BEGIN

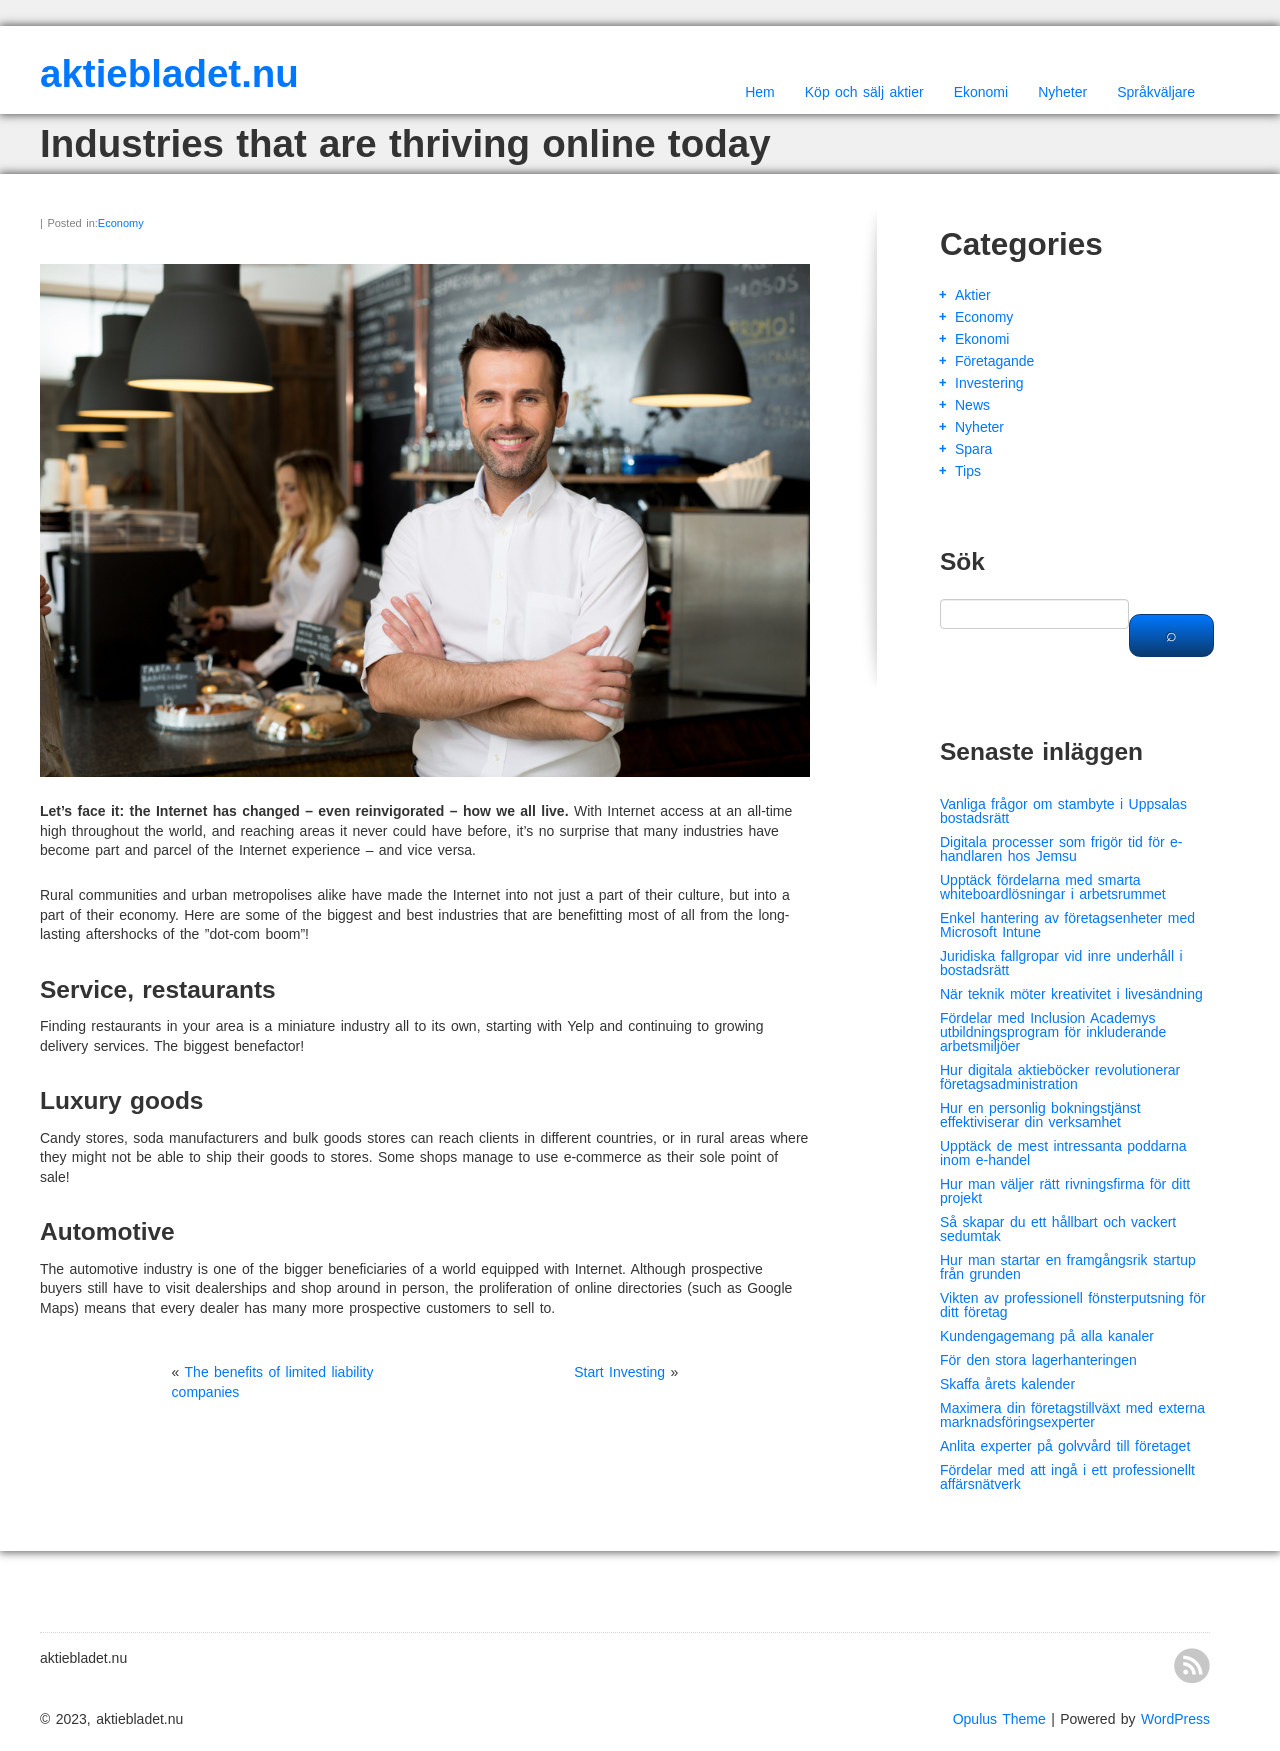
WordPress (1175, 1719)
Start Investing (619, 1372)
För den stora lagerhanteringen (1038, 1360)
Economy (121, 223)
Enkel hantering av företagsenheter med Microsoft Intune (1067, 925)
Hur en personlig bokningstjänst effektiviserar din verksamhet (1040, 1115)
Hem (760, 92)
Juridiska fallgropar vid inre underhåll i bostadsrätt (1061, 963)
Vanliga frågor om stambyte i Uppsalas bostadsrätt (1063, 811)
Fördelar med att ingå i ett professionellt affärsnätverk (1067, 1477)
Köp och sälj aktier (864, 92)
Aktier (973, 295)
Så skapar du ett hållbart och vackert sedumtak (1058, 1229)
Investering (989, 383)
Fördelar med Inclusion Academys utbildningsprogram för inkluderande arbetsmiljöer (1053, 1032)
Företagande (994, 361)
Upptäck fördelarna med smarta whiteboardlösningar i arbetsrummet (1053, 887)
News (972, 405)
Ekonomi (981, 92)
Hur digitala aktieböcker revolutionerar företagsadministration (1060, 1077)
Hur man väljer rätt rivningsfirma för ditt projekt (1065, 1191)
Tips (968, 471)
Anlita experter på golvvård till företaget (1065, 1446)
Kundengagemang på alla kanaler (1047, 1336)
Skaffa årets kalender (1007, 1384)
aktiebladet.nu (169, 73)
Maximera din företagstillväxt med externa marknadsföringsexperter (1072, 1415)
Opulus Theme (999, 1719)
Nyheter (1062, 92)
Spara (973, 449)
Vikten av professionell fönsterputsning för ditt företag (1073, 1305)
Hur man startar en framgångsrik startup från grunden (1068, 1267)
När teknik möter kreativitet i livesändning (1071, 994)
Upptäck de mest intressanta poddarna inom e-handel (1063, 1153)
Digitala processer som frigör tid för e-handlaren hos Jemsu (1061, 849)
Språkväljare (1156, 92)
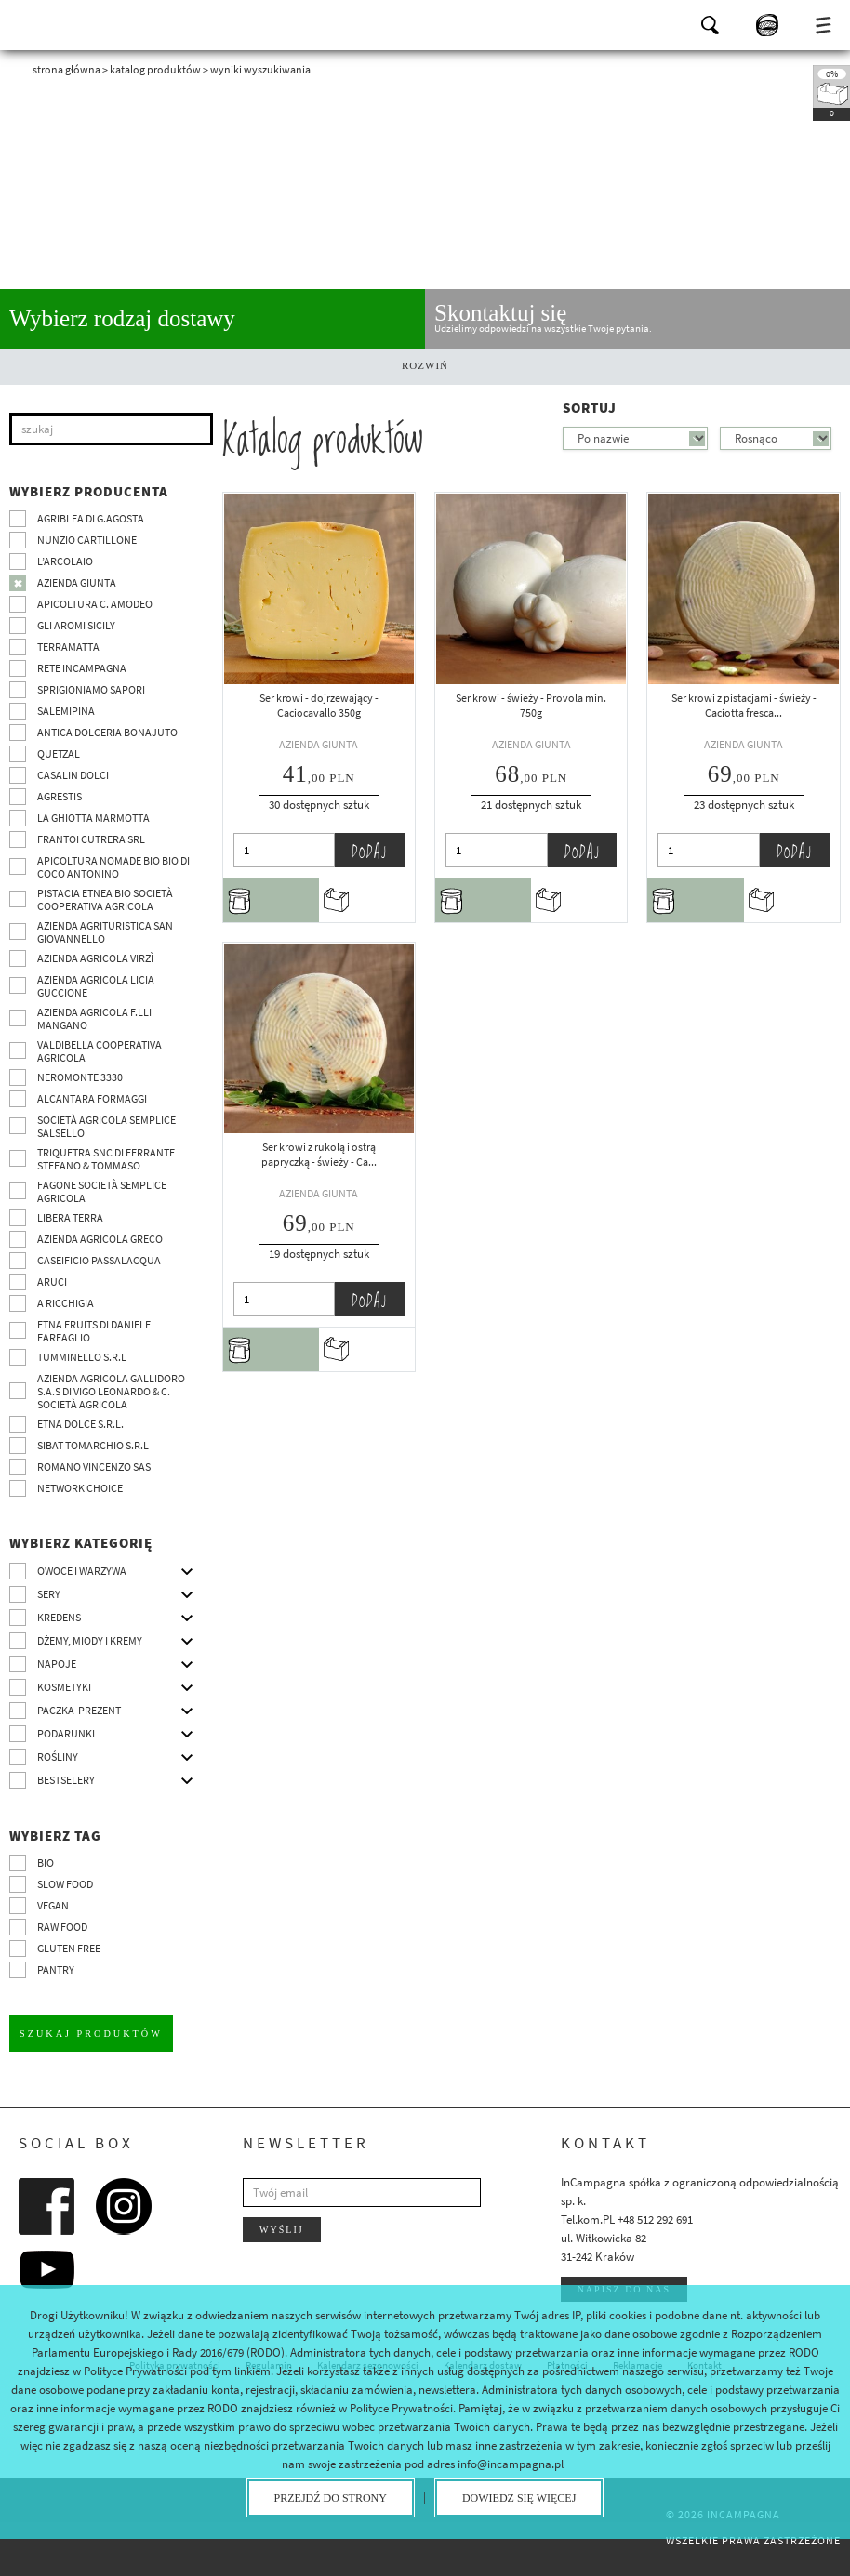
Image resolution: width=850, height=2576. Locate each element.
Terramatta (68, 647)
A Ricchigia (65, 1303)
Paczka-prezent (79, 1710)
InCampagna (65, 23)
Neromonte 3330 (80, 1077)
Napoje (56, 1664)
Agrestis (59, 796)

END

▶ PROBLEM DETAILS:
Except for the pictures, copy the material above exactly.

▶ TASK OUTPUT:
WordPress (1175, 1719)
Start Investing (619, 1372)
För den stora lagerhanteringen (1038, 1360)
Economy (121, 223)
Enkel hantering av företagsenheter med Microsoft Intune (1067, 925)
Hur en personlig bokningstjänst effektiviserar din verksamhet (1040, 1115)
Hem (760, 92)
Juridiska fallgropar vid inre underhåll i bostadsrätt (1061, 963)
Vanliga frågor om stambyte i Uppsalas bostadsrätt (1063, 811)
Fördelar med att ingå i ett professionellt affärsnätverk (1067, 1477)
Köp och sälj aktier (864, 92)
Aktier (973, 295)
Så skapar du ett hållbart och vackert sedumtak (1058, 1229)
Investering (989, 383)
Fördelar med Inclusion Academys utbildningsprogram för inkluderande arbetsmiljöer (1053, 1032)
Företagande (994, 361)
Upptäck fördelarna med smarta whiteboardlösningar i arbetsrummet (1053, 887)
News (972, 405)
Ekonomi (981, 92)
Hur digitala aktieböcker revolutionerar företagsadministration (1060, 1077)
Hur man väljer rätt rivningsfirma för ditt projekt (1065, 1191)
Tips (968, 471)
Anlita experter på golvvård till företaget (1065, 1446)
Kundengagemang på alla kanaler (1047, 1336)
Skaffa årets kalender (1007, 1384)
aktiebladet.nu (169, 73)
Maximera din företagstillväxt med externa marknadsföringsexperter (1072, 1415)
Opulus Theme (999, 1719)
Nyheter (1062, 92)
Spara (973, 449)
Vikten av professionell fönsterputsning för ditt företag (1073, 1305)
Hur man startar en framgångsrik startup från grunden (1068, 1267)
När teknik möter kreativitet i livesändning (1071, 994)
Upptäck de mest intressanta poddarna inom e-handel (1063, 1153)
Digitala processer som frigör tid för e-handlaren hos Jemsu (1061, 849)
Språkväljare (1156, 92)
Image resolution: width=850, height=2576. Locate each element.
Terramatta (68, 647)
A Ricchigia (65, 1303)
Paczka-prezent (79, 1710)
InCampagna (65, 23)
Neromonte 3330 (80, 1077)
Napoje (56, 1664)
Agrestis (59, 796)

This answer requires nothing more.